Torch class: NetworkReceptiveField; Parameterization available; Original paper: Harper et al. (2016)

Dynamic Network (DNet)

In a nutshell, a NRF model in which hidden and output units follow leaky dynamics (as in LIF spiking neurons, but without spikes), with learnable time constants.

Torch class: DNet; Parameterization available; Original paper: Rahman et al. (2019)

2D-CNN

*Contrarily to other models, this one is not based on STRF model, as it is composed of successive convolutional steps whose kernels do not entirely span all frequencies of the input spectrogram. Fully connected prediction head after a convlutional extraction stage.

Torch class: ConvNet2D; Original paper: Pennington & David (2023)

Recurrent / state-space network (StateNet)

A per-timestep spectral encoder feeding a recurrent backbone (GRU / LSTM / Mamba / S4 / LMU). It captures long-range temporal dependencies through the recurrent state and is the strongest model in the zoo on NS1.

Torch class: StateNet; Original paper: Rançon et al. (2025)

Transformer

Patch-embedding + sinusoidal positional encoding + a per-forward causal self-attention mask, so it generalizes to any sequence length. An optional finite context_window makes attention band-causal.
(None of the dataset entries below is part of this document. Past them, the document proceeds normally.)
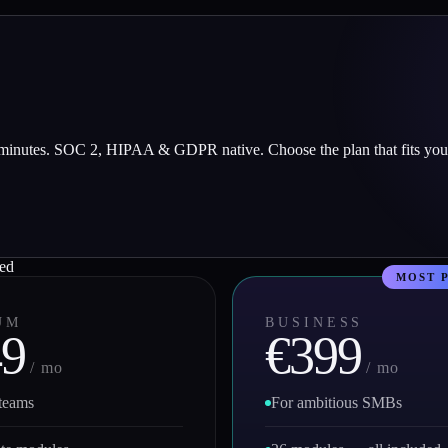
 minutes. SOC 2, HIPAA & GDPR native. Choose the plan that fits you
red
UM
BUSINESS
49
€399
/ mo
/ mo
 teams
For ambitious SMBs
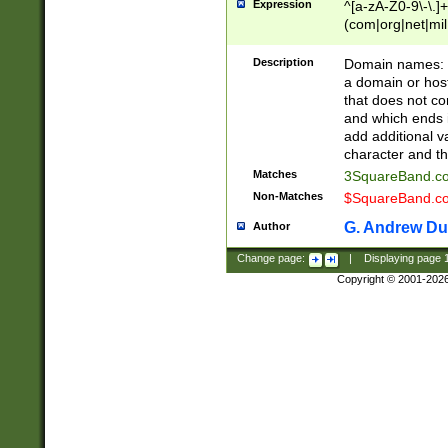
Expression
^[a-zA-Z0-9\-\.]+
(com|org|net|m
Description
Domain names: Th
a domain or hos
that does not co
and which ends in
add additional v
character and th
Matches
3SquareBand.
Non-Matches
$SquareBand.
G. Andrew Du
Author
Change page:
|
Displaying page
Copyright © 2001-202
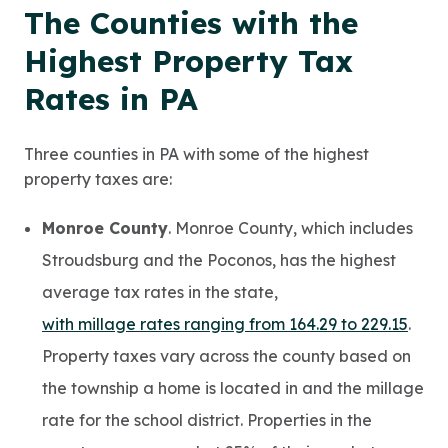
The Counties with the
Highest Property Tax
Rates in PA
Three counties in PA with some of the highest
property taxes are:
Monroe County
. Monroe County, which includes
Stroudsburg and the Poconos, has the highest
average tax rates in the state,
with millage rates ranging from 164.29 to 229.15
.
Property taxes vary across the county based on
the township a home is located in and the millage
rate for the school district. Properties in the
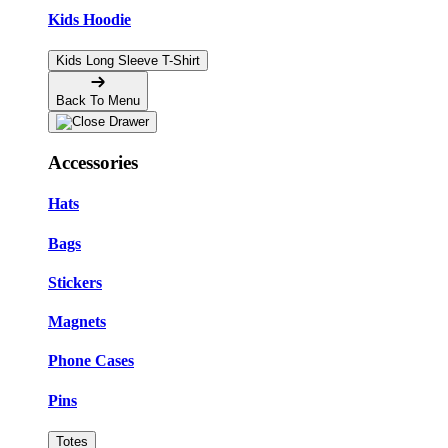
Kids Hoodie
Kids Long Sleeve T-Shirt
Back To Menu
Accessories
Hats
Bags
Stickers
Magnets
Phone Cases
Pins
Totes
Torch class: Transformer; Architecture: Vaswani et al. (2017); designed as the attention baseline in Rançon et al. (2025)

ICNet

A deep, waveform-native model: a SincNet + strided-conv encoder + bottleneck feeding a per-neuron readout with a Poisson (softplus) head. It consumes raw audio directly (no precomputed spectrogram). Designed for midbrain (IC) recordings; it ports cleanly into deepSTRF but is oversized for small cortical datasets like NS1.

Torch class: ICNet; Original paper: Drakopoulos et al. (2025)


Waveform front-ends (wav2spec)

Every audio model defaults to consuming a precomputed spectrogram, but can instead take a raw waveform through its wav2spec slot — a front-end that maps audio to a neural-rate spectrogram and that can itself be learned end-to-end with the model. Shipped front-ends:

Front-end

Learnable

Notes

CausalMelSpectrogram

no

strictly-causal log-mel (Rahman 2019 defaults)

CausalGammatone

no

ERB gammatone filterbank; optional causal PCEN

SincNet

filter cutoffs

parametric bandpass (Ravanelli & Bengio 2018)

CausalLEAF

full

learnable Gabor + Gaussian pooling + sPCEN (Zeghidour 2021)

All are strictly causal. See the dedicated wav2spec page for the slot contract, the make_wav2spec factory, and the NS1 benchmarks. Waveform-native models additionally expose waveform_gradmap(...), a listenable time-domain receptive field (the waveform analogue of STRF_gradmap).